En développant son système, Constantin Stanislavski, l'un des fondateurs du théâtre du XXe siècle, a montré que ce qu'il appelle la mémoire émotionnelle de l'acteur ou de l'actrice est au centre du jeu juste : à partir du moment où l'on peut retrouver la mémoire des émotions personnelles vécues on peut les ressentir lors d'une présentation et ainsi exprimer de façon vraie un rôle. Malheureusement, la mémoire est souvent capricieuse. Pour la favoriser, il a proposé de la solliciter par des séries d'actions physiques, correspondant au rôle, amenant l'interprète dans l'état émotionnel conservé en lui ou en elle. Cette approche a été développée par Jerzy Grotowski, et plein d'autres. Cependant, Michel Tchekhov, un élève de Stanislavski, ne reconnaissait pas l'existence des émotions personnelles. Pour arriver à un jeu juste, il propose plutôt de « colorier » les actions, coloration vue comme une approche du sentiment, de son éveil, imitant une vision que nous aurions, et qui nous serait proposée dans un espace extérieur. On joue d'abord l'action au cours de l'exercice, l'approche du sentiment ne se faisant que prudemment, non pas en l'exprimant, mais en le coloriant, en donnant une certaine excitation (lenteur, attention, joie, fatigue…) qui, elle, invitera peut-être à l'émotion[6].

Les acteurs et les actrices entraînent également leur mémoire sensorielle, ou mémoire des sens. Par cette mémoire, le corps tout entier se souvient de ce qu'il a vécu. Il est possible de la travailler en se souvenant d'un événement de la veille.
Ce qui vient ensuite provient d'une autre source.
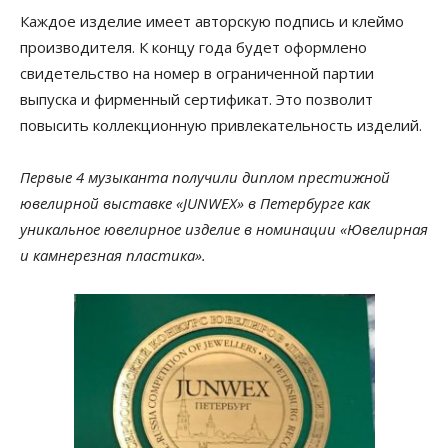
Каждое изделие имеет авторскую подпись и клеймо
производителя. К концу года будет оформлено
свидетельство на номер в ограниченной партии
выпуска и фирменный сертификат. Это позволит
повысить коллекционную привлекательность изделий.
Первые 4 музыканта получили диплом престижной
ювелирной выставке «JUNWEX» в Петербурге как
уникальное ювелирное изделие в номинации «Ювелирная
и камнерезная пластика».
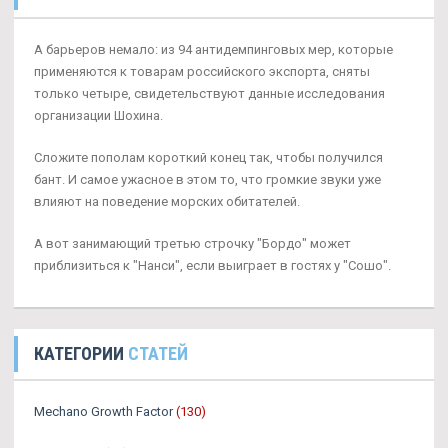
А барьеров немало: из 94 антидемпинговых мер, которые
применяются к товарам российского экспорта, сняты
только четыре, свидетельствуют данные исследования
организации Шохина.
Сложите пополам короткий конец так, чтобы получился
бант. И самое ужасное в этом то, что громкие звуки уже
влияют на поведение морских обитателей.
А вот занимающий третью строчку "Бордо" может
приблизиться к "Нанси", если выиграет в гостях у "Сошо".
КАТЕГОРИИ
СТАТЕЙ
Mechano Growth Factor
(130)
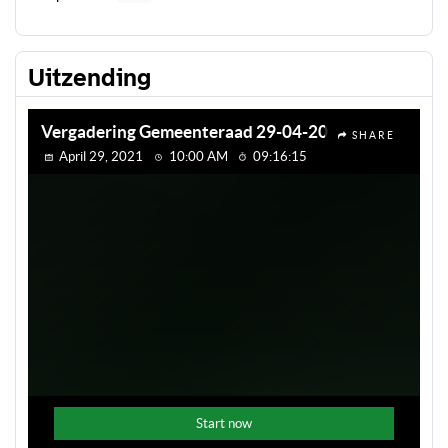
Uitzending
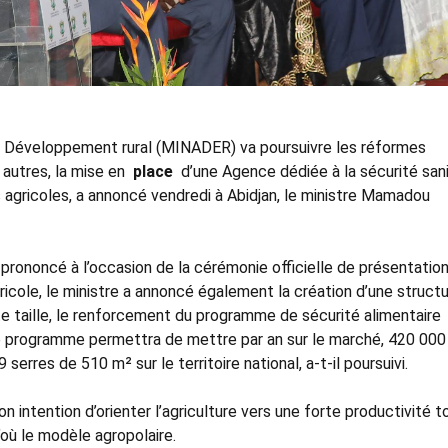
 du Développement rural (MINADER) va poursuivre les réformes
 autres, la mise en
place
d’une Agence dédiée à la sécurité sani
 agricoles, a annoncé vendredi à Abidjan, le ministre Mamadou
prononcé à l’occasion de la cérémonie officielle de présentatio
icole, le ministre a annoncé également la création d’une struct
e taille, le renforcement du programme de sécurité alimentaire
Ce programme permettra de mettre par an sur le marché, 420 000
 serres de 510 m² sur le territoire national, a-t-il poursuivi.
n intention d’orienter l’agriculture vers une forte productivité t
’où le modèle agropolaire.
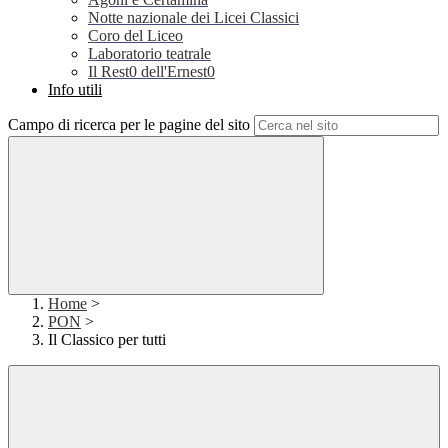
Notte nazionale dei Licei Classici
Coro del Liceo
Laboratorio teatrale
Il Rest0 dell'Ernest0
Info utili
Campo di ricerca per le pagine del sito
Home
>
PON
>
Il Classico per tutti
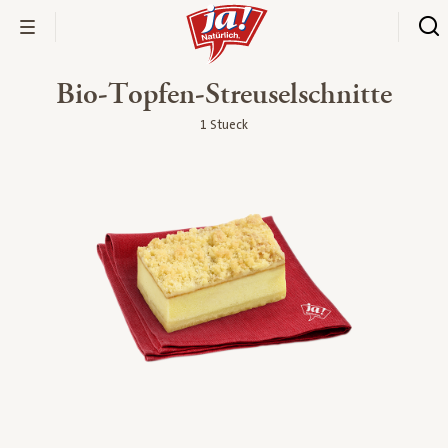
Bio-Topfen-Streuselschnitte
1 Stueck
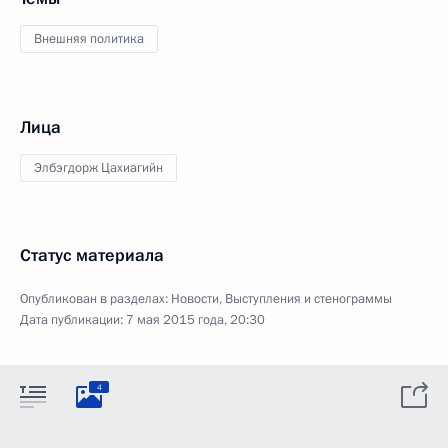
Внешняя политика
Лица
Элбэгдорж Цахиагийн
Статус материала
Опубликован в разделах:
Новости
,
Выступления и стенограммы
Дата публикации:
7 мая 2015 года, 20:30
4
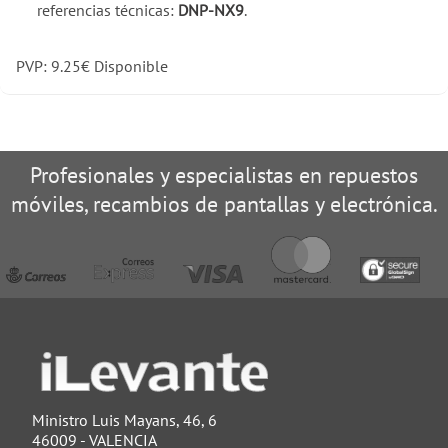
referencias técnicas:
DNP-NX9
.
PVP:
9.25
€
Disponible
Profesionales y especialistas en repuestos
móviles, recambios de pantallas y electrónica.
Ministro Luis Mayans, 46, 6
46009 - VALENCIA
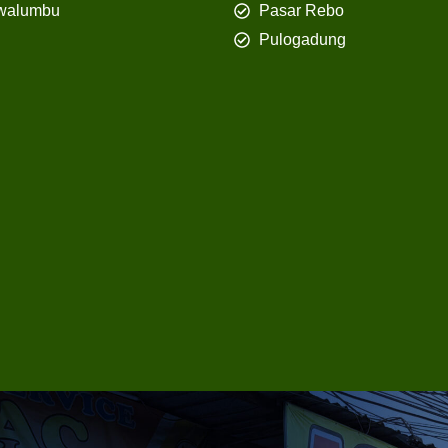
walumbu
Pasar Rebo
Pulogadung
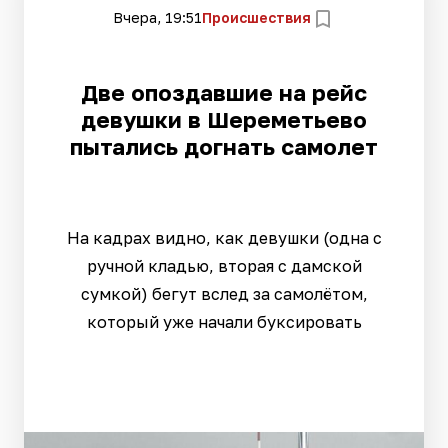
Вчера, 19:51
Происшествия
Две опоздавшие на рейс
девушки в Шереметьево
пытались догнать самолет
На кадрах видно, как девушки (одна с
ручной кладью, вторая с дамской
сумкой) бегут вслед за самолётом,
который уже начали буксировать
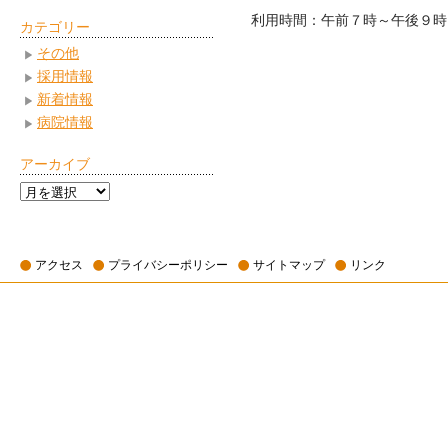
利用時間：午前７時～午後９時
カテゴリー
その他
採用情報
新着情報
病院情報
アーカイブ
ア
ー
カ
イ
アクセス
プライバシーポリシー
サイトマップ
リンク
ブ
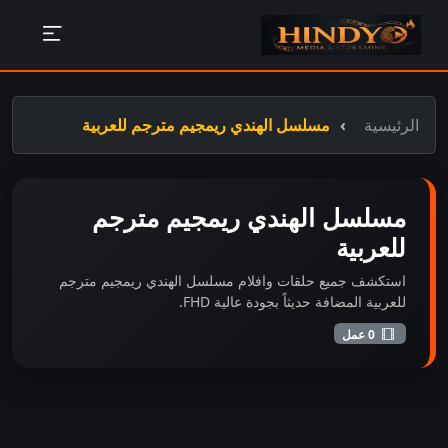
الرئيسية
مسلسل الهندي ريمجيم مترجم للعربية
مسلسل الهندي ريمجيم مترجم
للعربية
استكشف جميع حلقات وافلام مسلسل الهندي ريمجيم مترجم
للعربية المضافة حديثاً بجودة عالية FHD.
0 عمل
La marque de cette mémoire est que son réveil fait bouger, de façon incontrôlable, son corps. Par cette discipline, les émotions peuvent se délivrer librement et justement, intactes selon la situation vécue, par rapport à la situation jouée. C'est pour cela que chacune, chacun, doit s'entraîner à goûter ses émotions, même les plus habituelles[7].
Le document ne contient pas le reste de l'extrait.